>>>

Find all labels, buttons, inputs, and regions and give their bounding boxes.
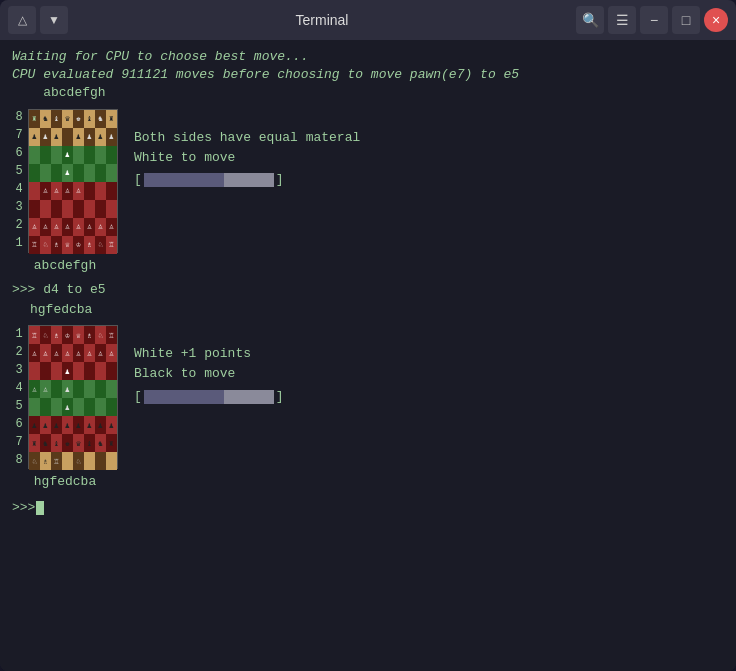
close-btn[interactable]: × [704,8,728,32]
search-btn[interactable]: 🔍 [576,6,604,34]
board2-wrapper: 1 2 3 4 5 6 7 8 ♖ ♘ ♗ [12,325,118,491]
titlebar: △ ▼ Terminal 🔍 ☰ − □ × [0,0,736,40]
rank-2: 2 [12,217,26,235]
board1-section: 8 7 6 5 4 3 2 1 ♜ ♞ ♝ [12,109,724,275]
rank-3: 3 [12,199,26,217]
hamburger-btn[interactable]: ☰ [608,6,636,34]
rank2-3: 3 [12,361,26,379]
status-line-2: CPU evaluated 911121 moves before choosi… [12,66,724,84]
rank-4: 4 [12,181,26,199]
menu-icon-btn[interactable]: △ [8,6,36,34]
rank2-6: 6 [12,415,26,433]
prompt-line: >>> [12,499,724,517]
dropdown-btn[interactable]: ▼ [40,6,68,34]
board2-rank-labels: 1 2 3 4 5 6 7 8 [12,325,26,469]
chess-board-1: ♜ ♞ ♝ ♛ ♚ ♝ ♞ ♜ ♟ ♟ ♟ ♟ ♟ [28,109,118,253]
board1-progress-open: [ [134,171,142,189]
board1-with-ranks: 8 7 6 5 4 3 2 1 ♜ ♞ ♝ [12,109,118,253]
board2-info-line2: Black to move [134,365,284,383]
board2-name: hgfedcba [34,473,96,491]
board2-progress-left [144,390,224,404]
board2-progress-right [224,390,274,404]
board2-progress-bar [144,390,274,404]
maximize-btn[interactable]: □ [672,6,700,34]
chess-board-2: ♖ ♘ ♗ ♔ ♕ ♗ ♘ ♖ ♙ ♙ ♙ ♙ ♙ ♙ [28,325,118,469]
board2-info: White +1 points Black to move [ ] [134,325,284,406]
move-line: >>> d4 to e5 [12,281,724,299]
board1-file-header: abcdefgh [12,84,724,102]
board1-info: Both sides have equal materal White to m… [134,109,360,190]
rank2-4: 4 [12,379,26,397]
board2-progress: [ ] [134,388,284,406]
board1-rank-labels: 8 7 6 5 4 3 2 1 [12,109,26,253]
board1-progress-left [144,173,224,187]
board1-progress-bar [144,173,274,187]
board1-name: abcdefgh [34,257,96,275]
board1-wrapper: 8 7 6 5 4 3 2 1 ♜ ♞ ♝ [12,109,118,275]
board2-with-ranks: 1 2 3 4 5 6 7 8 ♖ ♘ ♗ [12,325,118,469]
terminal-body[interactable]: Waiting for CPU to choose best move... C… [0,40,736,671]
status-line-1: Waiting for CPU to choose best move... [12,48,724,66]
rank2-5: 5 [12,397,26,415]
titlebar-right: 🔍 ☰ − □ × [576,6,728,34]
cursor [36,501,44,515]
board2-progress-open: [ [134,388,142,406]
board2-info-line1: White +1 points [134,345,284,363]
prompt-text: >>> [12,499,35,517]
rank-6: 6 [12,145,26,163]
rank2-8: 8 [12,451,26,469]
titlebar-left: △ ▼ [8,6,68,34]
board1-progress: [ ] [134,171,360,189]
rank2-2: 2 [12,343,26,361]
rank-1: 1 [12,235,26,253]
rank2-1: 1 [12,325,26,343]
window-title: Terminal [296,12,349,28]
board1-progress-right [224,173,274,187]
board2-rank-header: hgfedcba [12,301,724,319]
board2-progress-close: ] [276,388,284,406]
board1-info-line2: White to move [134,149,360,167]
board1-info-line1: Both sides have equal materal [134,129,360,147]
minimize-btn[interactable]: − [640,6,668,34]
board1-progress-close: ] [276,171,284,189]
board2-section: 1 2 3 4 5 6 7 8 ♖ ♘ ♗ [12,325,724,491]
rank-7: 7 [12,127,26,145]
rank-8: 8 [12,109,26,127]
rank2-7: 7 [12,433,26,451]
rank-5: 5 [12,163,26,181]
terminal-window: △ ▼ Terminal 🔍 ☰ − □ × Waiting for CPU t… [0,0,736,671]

<<<

**Required action:** Copy every record above exactly as written, but leave out the pictures.

**Answer space:**
Find all labels, buttons, inputs, and regions and give their bounding boxes.
close-btn[interactable]: × [704,8,728,32]
search-btn[interactable]: 🔍 [576,6,604,34]
board2-wrapper: 1 2 3 4 5 6 7 8 ♖ ♘ ♗ [12,325,118,491]
titlebar: △ ▼ Terminal 🔍 ☰ − □ × [0,0,736,40]
rank-2: 2 [12,217,26,235]
board1-section: 8 7 6 5 4 3 2 1 ♜ ♞ ♝ [12,109,724,275]
rank-3: 3 [12,199,26,217]
hamburger-btn[interactable]: ☰ [608,6,636,34]
rank2-3: 3 [12,361,26,379]
status-line-2: CPU evaluated 911121 moves before choosi… [12,66,724,84]
rank-4: 4 [12,181,26,199]
menu-icon-btn[interactable]: △ [8,6,36,34]
rank2-6: 6 [12,415,26,433]
prompt-line: >>> [12,499,724,517]
dropdown-btn[interactable]: ▼ [40,6,68,34]
board2-rank-labels: 1 2 3 4 5 6 7 8 [12,325,26,469]
chess-board-1: ♜ ♞ ♝ ♛ ♚ ♝ ♞ ♜ ♟ ♟ ♟ ♟ ♟ [28,109,118,253]
board1-progress-open: [ [134,171,142,189]
board1-with-ranks: 8 7 6 5 4 3 2 1 ♜ ♞ ♝ [12,109,118,253]
board2-info-line2: Black to move [134,365,284,383]
board2-name: hgfedcba [34,473,96,491]
board2-progress-left [144,390,224,404]
board2-progress-right [224,390,274,404]
board2-progress-bar [144,390,274,404]
maximize-btn[interactable]: □ [672,6,700,34]
chess-board-2: ♖ ♘ ♗ ♔ ♕ ♗ ♘ ♖ ♙ ♙ ♙ ♙ ♙ ♙ [28,325,118,469]
board2-info: White +1 points Black to move [ ] [134,325,284,406]
move-line: >>> d4 to e5 [12,281,724,299]
board1-file-header: abcdefgh [12,84,724,102]
board1-info: Both sides have equal materal White to m… [134,109,360,190]
rank2-4: 4 [12,379,26,397]
board2-progress: [ ] [134,388,284,406]
board1-rank-labels: 8 7 6 5 4 3 2 1 [12,109,26,253]
board1-progress-left [144,173,224,187]
board1-progress-bar [144,173,274,187]
board1-name: abcdefgh [34,257,96,275]
board1-wrapper: 8 7 6 5 4 3 2 1 ♜ ♞ ♝ [12,109,118,275]
board2-with-ranks: 1 2 3 4 5 6 7 8 ♖ ♘ ♗ [12,325,118,469]
terminal-body[interactable]: Waiting for CPU to choose best move... C… [0,40,736,671]
status-line-1: Waiting for CPU to choose best move... [12,48,724,66]
rank2-5: 5 [12,397,26,415]
titlebar-right: 🔍 ☰ − □ × [576,6,728,34]
cursor [36,501,44,515]
board2-progress-open: [ [134,388,142,406]
board2-info-line1: White +1 points [134,345,284,363]
prompt-text: >>> [12,499,35,517]
rank-6: 6 [12,145,26,163]
rank2-8: 8 [12,451,26,469]
titlebar-left: △ ▼ [8,6,68,34]
board1-progress: [ ] [134,171,360,189]
rank2-2: 2 [12,343,26,361]
rank-1: 1 [12,235,26,253]
rank2-1: 1 [12,325,26,343]
window-title: Terminal [296,12,349,28]
board1-progress-right [224,173,274,187]
board2-rank-header: hgfedcba [12,301,724,319]
board2-progress-close: ] [276,388,284,406]
board1-info-line2: White to move [134,149,360,167]
board1-info-line1: Both sides have equal materal [134,129,360,147]
minimize-btn[interactable]: − [640,6,668,34]
board1-progress-close: ] [276,171,284,189]
board2-section: 1 2 3 4 5 6 7 8 ♖ ♘ ♗ [12,325,724,491]
rank-7: 7 [12,127,26,145]
rank-8: 8 [12,109,26,127]
rank2-7: 7 [12,433,26,451]
rank-5: 5 [12,163,26,181]
terminal-window: △ ▼ Terminal 🔍 ☰ − □ × Waiting for CPU t… [0,0,736,671]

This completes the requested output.